DeFi Markets
Decentralized finance re-derives, on-chain, many of the structures that traditional market microstructure spent decades building: price discovery, liquidity provision, market making, and primary issuance. The twist is that every mechanism must survive inside a severely constrained execution environment — a blockchain whose throughput is orders of magnitude below a single matching engine at NYSE.
That constraint is what makes DeFi intellectually interesting. It forces designers to replace the limit order book (a data structure that demands low-latency random access) with closed-form pricing functions that a smart contract can evaluate in a single transaction. The result — the automated market maker — turns out to be a rich object of study that connects information economics, convex analysis, and options theory.
Reading Order
The articles below build on each other and on the Market Microstructure topic area.
| # | Article | Core idea |
|---|---|---|
| 2.1 | dex-design-constraints | Why blockchains can’t run order books, and the design space that follows |
| 2.2 | constant-product-amm | Full derivation of the invariant and its price-impact function |
| 2.3 | impermanent-loss | What LPs actually pay for providing liquidity — derived from first principles |
| 2.4 | lp-profitability | Fee income vs IL: when providing liquidity is rational |
| 2.5 | bonding-curves | Primary-market pricing via bonding curves (Pump.fun and friends) |
| 2.6 | pumpswap | Vertical integration of issuance and secondary trading |
Connection to Traditional Microstructure
Many DeFi concepts have direct TradFi analogues:
- Constant-product AMM parallels a specialist who quotes a deterministic supply/demand schedule — compare with order book dynamics.

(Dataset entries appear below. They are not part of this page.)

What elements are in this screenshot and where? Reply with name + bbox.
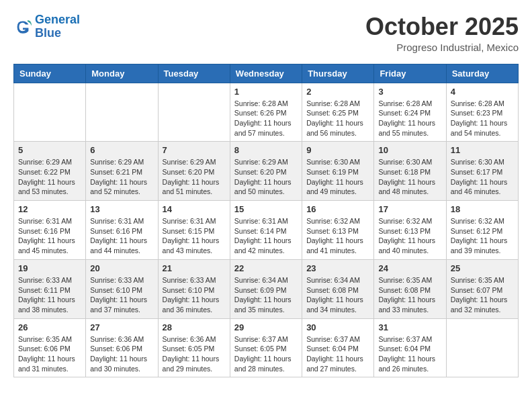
calendar-cell: 2Sunrise: 6:28 AMSunset: 6:25 PMDaylight… <box>302 83 374 142</box>
calendar-cell: 4Sunrise: 6:28 AMSunset: 6:23 PMDaylight… <box>446 83 518 142</box>
day-info: Sunrise: 6:37 AMSunset: 6:04 PMDaylight:… <box>306 334 369 374</box>
calendar-cell <box>14 83 86 142</box>
day-number: 10 <box>378 145 441 155</box>
title-block: October 2025 Progreso Industrial, Mexico <box>365 13 519 53</box>
calendar-week-row: 19Sunrise: 6:33 AMSunset: 6:11 PMDayligh… <box>14 259 519 318</box>
day-info: Sunrise: 6:29 AMSunset: 6:20 PMDaylight:… <box>234 157 298 197</box>
day-number: 27 <box>90 322 153 332</box>
day-info: Sunrise: 6:31 AMSunset: 6:15 PMDaylight:… <box>163 216 226 256</box>
calendar-table: SundayMondayTuesdayWednesdayThursdayFrid… <box>13 64 519 378</box>
day-number: 30 <box>306 322 369 332</box>
day-info: Sunrise: 6:34 AMSunset: 6:09 PMDaylight:… <box>234 275 298 315</box>
day-number: 13 <box>90 204 153 214</box>
day-info: Sunrise: 6:32 AMSunset: 6:12 PMDaylight:… <box>451 216 514 256</box>
day-number: 3 <box>378 87 441 97</box>
day-info: Sunrise: 6:31 AMSunset: 6:16 PMDaylight:… <box>18 216 81 256</box>
day-number: 4 <box>451 87 514 97</box>
day-number: 9 <box>306 145 369 155</box>
calendar-cell: 15Sunrise: 6:31 AMSunset: 6:14 PMDayligh… <box>230 201 302 260</box>
calendar-cell: 12Sunrise: 6:31 AMSunset: 6:16 PMDayligh… <box>14 201 86 260</box>
calendar-cell: 14Sunrise: 6:31 AMSunset: 6:15 PMDayligh… <box>158 201 230 260</box>
day-info: Sunrise: 6:31 AMSunset: 6:16 PMDaylight:… <box>90 216 153 256</box>
logo-text: General Blue <box>35 13 80 40</box>
day-number: 16 <box>306 204 369 214</box>
calendar-cell: 26Sunrise: 6:35 AMSunset: 6:06 PMDayligh… <box>14 318 86 377</box>
day-info: Sunrise: 6:35 AMSunset: 6:07 PMDaylight:… <box>451 275 514 315</box>
calendar-cell: 19Sunrise: 6:33 AMSunset: 6:11 PMDayligh… <box>14 259 86 318</box>
calendar-week-row: 26Sunrise: 6:35 AMSunset: 6:06 PMDayligh… <box>14 318 519 377</box>
day-info: Sunrise: 6:33 AMSunset: 6:10 PMDaylight:… <box>163 275 226 315</box>
weekday-header-tuesday: Tuesday <box>158 64 230 83</box>
calendar-cell: 30Sunrise: 6:37 AMSunset: 6:04 PMDayligh… <box>302 318 374 377</box>
calendar-cell <box>86 83 158 142</box>
weekday-header-saturday: Saturday <box>446 64 518 83</box>
calendar-cell: 13Sunrise: 6:31 AMSunset: 6:16 PMDayligh… <box>86 201 158 260</box>
day-number: 18 <box>451 204 514 214</box>
calendar-cell: 22Sunrise: 6:34 AMSunset: 6:09 PMDayligh… <box>230 259 302 318</box>
day-number: 1 <box>234 87 298 97</box>
day-info: Sunrise: 6:31 AMSunset: 6:14 PMDaylight:… <box>234 216 298 256</box>
calendar-cell: 25Sunrise: 6:35 AMSunset: 6:07 PMDayligh… <box>446 259 518 318</box>
day-info: Sunrise: 6:28 AMSunset: 6:26 PMDaylight:… <box>234 99 298 138</box>
day-info: Sunrise: 6:36 AMSunset: 6:06 PMDaylight:… <box>90 334 153 374</box>
calendar-cell: 31Sunrise: 6:37 AMSunset: 6:04 PMDayligh… <box>374 318 446 377</box>
day-info: Sunrise: 6:36 AMSunset: 6:05 PMDaylight:… <box>163 334 226 374</box>
calendar-week-row: 5Sunrise: 6:29 AMSunset: 6:22 PMDaylight… <box>14 142 519 201</box>
weekday-header-thursday: Thursday <box>302 64 374 83</box>
calendar-cell: 3Sunrise: 6:28 AMSunset: 6:24 PMDaylight… <box>374 83 446 142</box>
day-number: 8 <box>234 145 298 155</box>
calendar-cell: 7Sunrise: 6:29 AMSunset: 6:20 PMDaylight… <box>158 142 230 201</box>
calendar-week-row: 1Sunrise: 6:28 AMSunset: 6:26 PMDaylight… <box>14 83 519 142</box>
calendar-cell: 23Sunrise: 6:34 AMSunset: 6:08 PMDayligh… <box>302 259 374 318</box>
day-number: 26 <box>18 322 81 332</box>
calendar-cell: 17Sunrise: 6:32 AMSunset: 6:13 PMDayligh… <box>374 201 446 260</box>
calendar-week-row: 12Sunrise: 6:31 AMSunset: 6:16 PMDayligh… <box>14 201 519 260</box>
calendar-cell: 1Sunrise: 6:28 AMSunset: 6:26 PMDaylight… <box>230 83 302 142</box>
day-info: Sunrise: 6:29 AMSunset: 6:20 PMDaylight:… <box>163 157 226 197</box>
calendar-cell: 6Sunrise: 6:29 AMSunset: 6:21 PMDaylight… <box>86 142 158 201</box>
location-subtitle: Progreso Industrial, Mexico <box>365 42 519 53</box>
calendar-cell: 11Sunrise: 6:30 AMSunset: 6:17 PMDayligh… <box>446 142 518 201</box>
day-number: 17 <box>378 204 441 214</box>
day-info: Sunrise: 6:37 AMSunset: 6:04 PMDaylight:… <box>378 334 441 374</box>
day-info: Sunrise: 6:35 AMSunset: 6:06 PMDaylight:… <box>18 334 81 374</box>
calendar-cell: 10Sunrise: 6:30 AMSunset: 6:18 PMDayligh… <box>374 142 446 201</box>
day-number: 31 <box>378 322 441 332</box>
day-number: 21 <box>163 263 226 273</box>
logo-icon <box>13 17 32 36</box>
logo: General Blue <box>13 13 80 40</box>
day-info: Sunrise: 6:28 AMSunset: 6:24 PMDaylight:… <box>378 99 441 138</box>
day-info: Sunrise: 6:35 AMSunset: 6:08 PMDaylight:… <box>378 275 441 315</box>
day-info: Sunrise: 6:28 AMSunset: 6:25 PMDaylight:… <box>306 99 369 138</box>
day-info: Sunrise: 6:30 AMSunset: 6:17 PMDaylight:… <box>451 157 514 197</box>
weekday-header-monday: Monday <box>86 64 158 83</box>
day-info: Sunrise: 6:34 AMSunset: 6:08 PMDaylight:… <box>306 275 369 315</box>
day-number: 6 <box>90 145 153 155</box>
calendar-cell: 21Sunrise: 6:33 AMSunset: 6:10 PMDayligh… <box>158 259 230 318</box>
day-info: Sunrise: 6:32 AMSunset: 6:13 PMDaylight:… <box>306 216 369 256</box>
calendar-cell: 20Sunrise: 6:33 AMSunset: 6:10 PMDayligh… <box>86 259 158 318</box>
calendar-cell: 24Sunrise: 6:35 AMSunset: 6:08 PMDayligh… <box>374 259 446 318</box>
weekday-header-wednesday: Wednesday <box>230 64 302 83</box>
calendar-cell: 5Sunrise: 6:29 AMSunset: 6:22 PMDaylight… <box>14 142 86 201</box>
day-number: 12 <box>18 204 81 214</box>
weekday-header-row: SundayMondayTuesdayWednesdayThursdayFrid… <box>14 64 519 83</box>
calendar-cell: 27Sunrise: 6:36 AMSunset: 6:06 PMDayligh… <box>86 318 158 377</box>
day-number: 24 <box>378 263 441 273</box>
day-number: 5 <box>18 145 81 155</box>
day-info: Sunrise: 6:28 AMSunset: 6:23 PMDaylight:… <box>451 99 514 138</box>
calendar-cell: 28Sunrise: 6:36 AMSunset: 6:05 PMDayligh… <box>158 318 230 377</box>
day-info: Sunrise: 6:30 AMSunset: 6:18 PMDaylight:… <box>378 157 441 197</box>
day-info: Sunrise: 6:29 AMSunset: 6:21 PMDaylight:… <box>90 157 153 197</box>
weekday-header-sunday: Sunday <box>14 64 86 83</box>
calendar-cell: 16Sunrise: 6:32 AMSunset: 6:13 PMDayligh… <box>302 201 374 260</box>
calendar-cell <box>446 318 518 377</box>
day-info: Sunrise: 6:29 AMSunset: 6:22 PMDaylight:… <box>18 157 81 197</box>
calendar-cell: 18Sunrise: 6:32 AMSunset: 6:12 PMDayligh… <box>446 201 518 260</box>
day-number: 2 <box>306 87 369 97</box>
calendar-cell: 8Sunrise: 6:29 AMSunset: 6:20 PMDaylight… <box>230 142 302 201</box>
day-number: 11 <box>451 145 514 155</box>
day-number: 25 <box>451 263 514 273</box>
day-number: 28 <box>163 322 226 332</box>
day-number: 23 <box>306 263 369 273</box>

- Impermanent loss is the cost of adversely-selected flow, the on-chain version of the Kyle lambda adverse-selection cost.
- LP P&L mirrors the market maker’s fundamental tension: earning the spread while bleeding to informed traders.
- Bonding curves resemble Dutch auctions and bookbuilding mechanisms from equity issuance.
The math is often simpler in DeFi (closed-form invariants vs stochastic games), which makes it a good playground for building intuition before tackling the messier traditional setting.